§ **WHAT THE EXERCISE ASKS**
Restate the data word for word. Leave the pictures out.
::::::
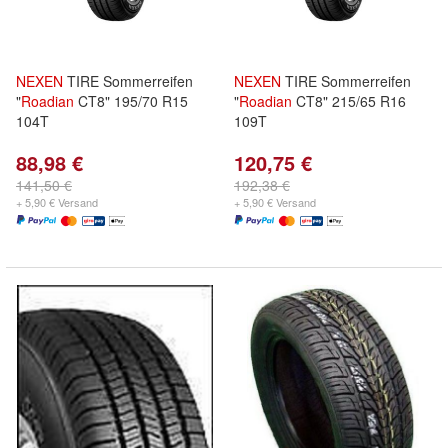
NEXEN
TIRE Sommerreifen
NEXEN
TIRE Sommerreifen
"
Roadian
CT8" 195/70 R15
"
Roadian
CT8" 215/65 R16
104T
109T
88,98 €
120,75 €
141,50 €
192,38 €
+ 5,90 € Versand
+ 5,90 € Versand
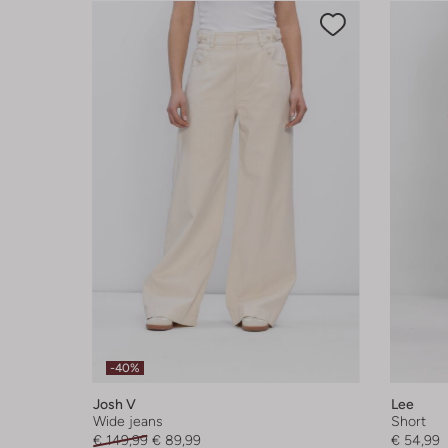
-40%
Josh V
Lee
Wide jeans
Short
€ 149,99
€ 89,99
€ 54,99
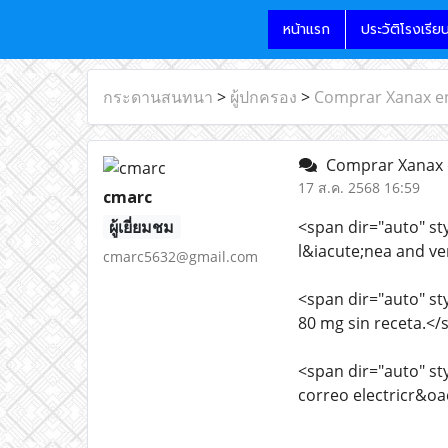
หน้าแรก
ประวัติโรงเรีย
กระดานสนทนา
>
ผู้ปกครอง
>
Comprar Xanax en
Comprar Xanax e
17 ส.ค. 2568 16:59
cmarc
ผู้เยี่ยมชม
<span dir="auto" sty
l&iacute;nea and v
cmarc5632@gmail.com
<span dir="auto" sty
80 mg sin receta.<
<span dir="auto" sty
correo electricr&o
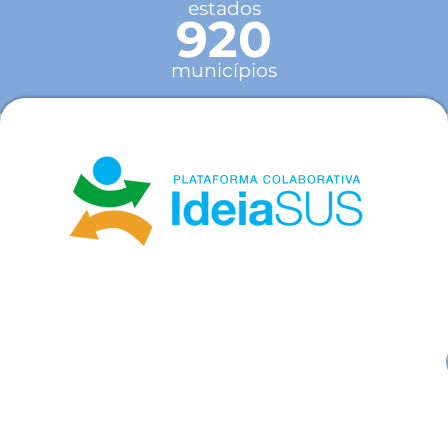
estados
920
municípios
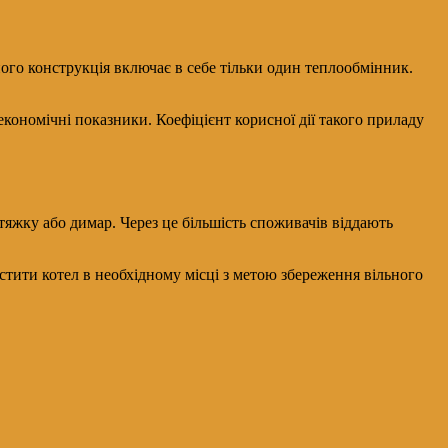
ого конструкція включає в себе тільки один теплообмінник.
кономічні показники. Коефіцієнт корисної дії такого приладу
яжку або димар. Через це більшість споживачів віддають
істити котел в необхідному місці з метою збереження вільного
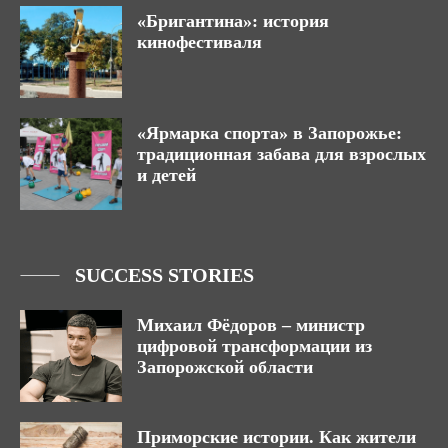
«Бригантина»: история
кинофестиваля
«Ярмарка спорта» в Запорожье:
традиционная забава для взрослых
и детей
SUCCESS STORIES
Михаил Фёдоров – министр
цифровой трансформации из
Запорожской области
Приморские истории. Как жители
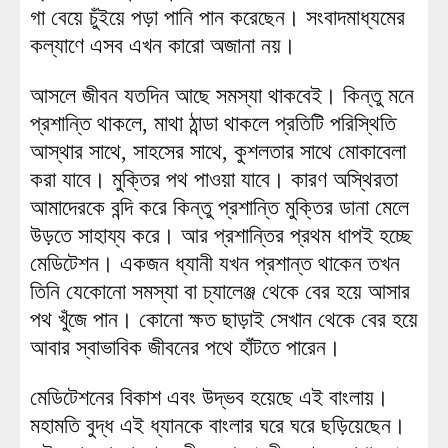
গা বেয়ে চুঁইয়ে পড়া পানি পান করেছেন। সংবাদমাধ্যমের
কল্যাণে এসব এখন কারো অজানা নয়।
আসলে জীবন যতদিন আছে সমস্যা থাকবেই। কিন্তু মনে
প্রশান্তি থাকলে, মাথা ঠান্ডা থাকলে প্রতিটি পরিস্থিতি
আস্থার সাথে, সাহসের সাথে, কুশলতার সাথে মোকাবেলা
করা যাবে। মুক্তির পথ পাওয়া যাবে। কারণ অস্থিরতা
আমাদেরকে বন্দি করে কিন্তু প্রশান্তি মুক্তির ডানা মেলে
উড়তে সাহায্য করে। আর প্রশান্তির প্রথম ধাপই হচ্ছে
মেডিটেশন। একজন ধ্যানী যখন প্রশান্ত থাকেন তখন
তিনি যেকোনো সমস্যা বা চ্যালেঞ্জ থেকে বের হয়ে আসার
পথ খুঁজে পান। কোনো ক্ষত ছাড়াই সেখান থেকে বের হয়ে
আবার স্বাভাবিক জীবনের পথে হাঁটতে পারেন।
মেডিটেশনের বিকাশ এবং উদ্ভব হয়েছে এই বাংলায়।
মহামতি বুদ্ধ এই ধ্যানকে বাংলার ঘরে ঘরে ছড়িয়েছেন।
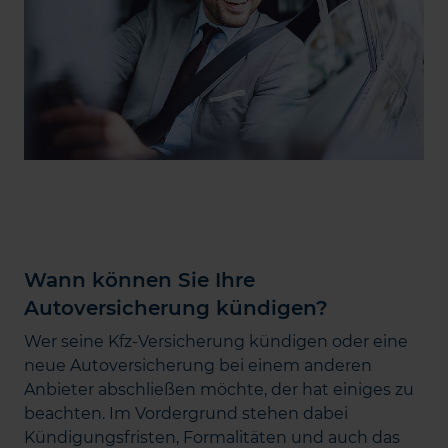
Wann können Sie Ihre
Autoversicherung kündigen?
Wer seine Kfz-Versicherung kündigen oder eine
neue Autoversicherung bei einem anderen
Anbieter abschließen möchte, der hat einiges zu
beachten. Im Vordergrund stehen dabei
Kündigungsfristen, Formalitäten und auch das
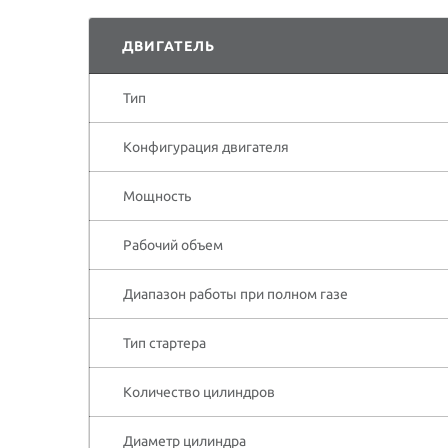
ДВИГАТЕЛЬ
Тип
Конфигурация двигателя
Мощность
Рабочий объем
Диапазон работы при полном газе
Тип стартера
Количество цилиндров
Диаметр цилиндра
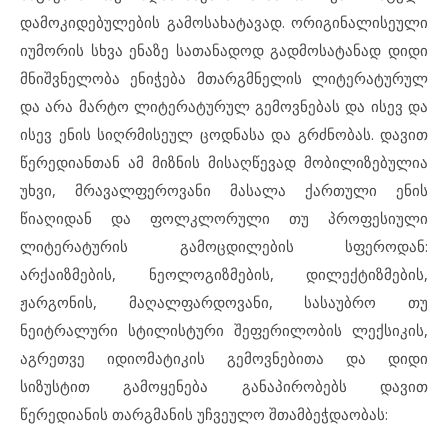
დამოკიდებულების გამოსახატავად. ორიგინალისეული
იუმორის სხვა ენაზე სათანადოდ გადმოსატანად დიდი
მნიშვნელობა ენიჭება მთარგმნელის ლიტერატურულ
და არა მარტო ლიტერატურულ გემოვნებას და ისევ და
ისევ ენის სიღრმისეულ ცოდნასა და გრძნობას. დავით
წერედიანთან ამ მიზნის მისაღწევად მობილიზებულია
უხვი, მრავალფეროვანი მასალა ქართული ენის
წიაღიდან და ფოლკლორული თუ პროფესიული
ლიტერატურის გამოცდილების სფეროდან:
არქაიზმების, ნეოლოგიზმების, დილექტიზმების,
ჟარგონის, მაღალფარდოვანი, სასაუბრო თუ
ნეიტრალური სტილისტური შეფერილობის ლექსიკის,
აგრეთვე იდიომატიკის გემოვნებითა და დიდი
სიზუსტით გამოყენება განაპირობებს დავით
წერედიანის თარგმანის უჩვეულო შთამბეჭდაობას:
::::::
§ **ANSWER FOR THIS EXERCISE**
NEXEN
TIRE Sommerreifen
NEXEN
TIRE Sommerreifen
"
Roadian
CT8" 195/70 R15
"
Roadian
CT8" 215/65 R16
104T
109T
88,98 €
120,75 €
141,50 €
192,38 €
+ 5,90 € Versand
+ 5,90 € Versand
-40%
Josh V
Lee
Wide jeans
Short
€ 149,99
€ 89,99
€ 54,99
หน้าแรก
ประวัติโรงเรีย
กระดานสนทนา
>
ผู้ปกครอง
>
Comprar Xanax en
Comprar Xanax e
17 ส.ค. 2568 16:59
cmarc
ผู้เยี่ยมชม
<span dir="auto" sty
l&iacute;nea and v
cmarc5632@gmail.com
<span dir="auto" sty
80 mg sin receta.<
<span dir="auto" sty
correo electricr&o
estados
920
municípios
ого конструкція включає в себе тільки один теплообмінник.
кономічні показники. Коефіцієнт корисної дії такого приладу
яжку або димар. Через це більшість споживачів віддають
істити котел в необхідному місці з метою збереження вільного
«Бригантина»: история
кинофестиваля
«Ярмарка спорта» в Запорожье:
традиционная забава для взрослых
и детей
SUCCESS STORIES
Михаил Фёдоров – министр
цифровой трансформации из
Запорожской области
Приморские истории. Как жители
গা বেয়ে চুঁইয়ে পড়া পানি পান করেছেন। সংবাদমাধ্যমের
কল্যাণে এসব এখন কারো অজানা নয়।
আসলে জীবন যতদিন আছে সমস্যা থাকবেই। কিন্তু মনে
প্রশান্তি থাকলে, মাথা ঠান্ডা থাকলে প্রতিটি পরিস্থিতি
আস্থার সাথে, সাহসের সাথে, কুশলতার সাথে মোকাবেলা
করা যাবে। মুক্তির পথ পাওয়া যাবে। কারণ অস্থিরতা
আমাদেরকে বন্দি করে কিন্তু প্রশান্তি মুক্তির ডানা মেলে
উড়তে সাহায্য করে। আর প্রশান্তির প্রথম ধাপই হচ্ছে
মেডিটেশন। একজন ধ্যানী যখন প্রশান্ত থাকেন তখন
তিনি যেকোনো সমস্যা বা চ্যালেঞ্জ থেকে বের হয়ে আসার
পথ খুঁজে পান। কোনো ক্ষত ছাড়াই সেখান থেকে বের হয়ে
আবার স্বাভাবিক জীবনের পথে হাঁটতে পারেন।
মেডিটেশনের বিকাশ এবং উদ্ভব হয়েছে এই বাংলায়।
মহামতি বুদ্ধ এই ধ্যানকে বাংলার ঘরে ঘরে ছড়িয়েছেন।
Wann können Sie Ihre
Autoversicherung kündigen?
Wer seine Kfz-Versicherung kündigen oder eine
neue Autoversicherung bei einem anderen
Anbieter abschließen möchte, der hat einiges zu
beachten. Im Vordergrund stehen dabei
Kündigungsfristen, Formalitäten und auch das
ДВИГАТЕЛЬ
Тип
Конфигурация двигателя
Мощность
Рабочий объем
Диапазон работы при полном газе
Тип стартера
Количество цилиндров
Диаметр цилиндра
დამოკიდებულების გამოსახატავად. ორიგინალისეული
იუმორის სხვა ენაზე სათანადოდ გადმოსატანად დიდი
მნიშვნელობა ენიჭება მთარგმნელის ლიტერატურულ
და არა მარტო ლიტერატურულ გემოვნებას და ისევ და
ისევ ენის სიღრმისეულ ცოდნასა და გრძნობას. დავით
წერედიანთან ამ მიზნის მისაღწევად მობილიზებულია
უხვი, მრავალფეროვანი მასალა ქართული ენის
წიაღიდან და ფოლკლორული თუ პროფესიული
ლიტერატურის გამოცდილების სფეროდან:
არქაიზმების, ნეოლოგიზმების, დილექტიზმების,
ჟარგონის, მაღალფარდოვანი, სასაუბრო თუ
ნეიტრალური სტილისტური შეფერილობის ლექსიკის,
აგრეთვე იდიომატიკის გემოვნებითა და დიდი
სიზუსტით გამოყენება განაპირობებს დავით
წერედიანის თარგმანის უჩვეულო შთამბეჭდაობას:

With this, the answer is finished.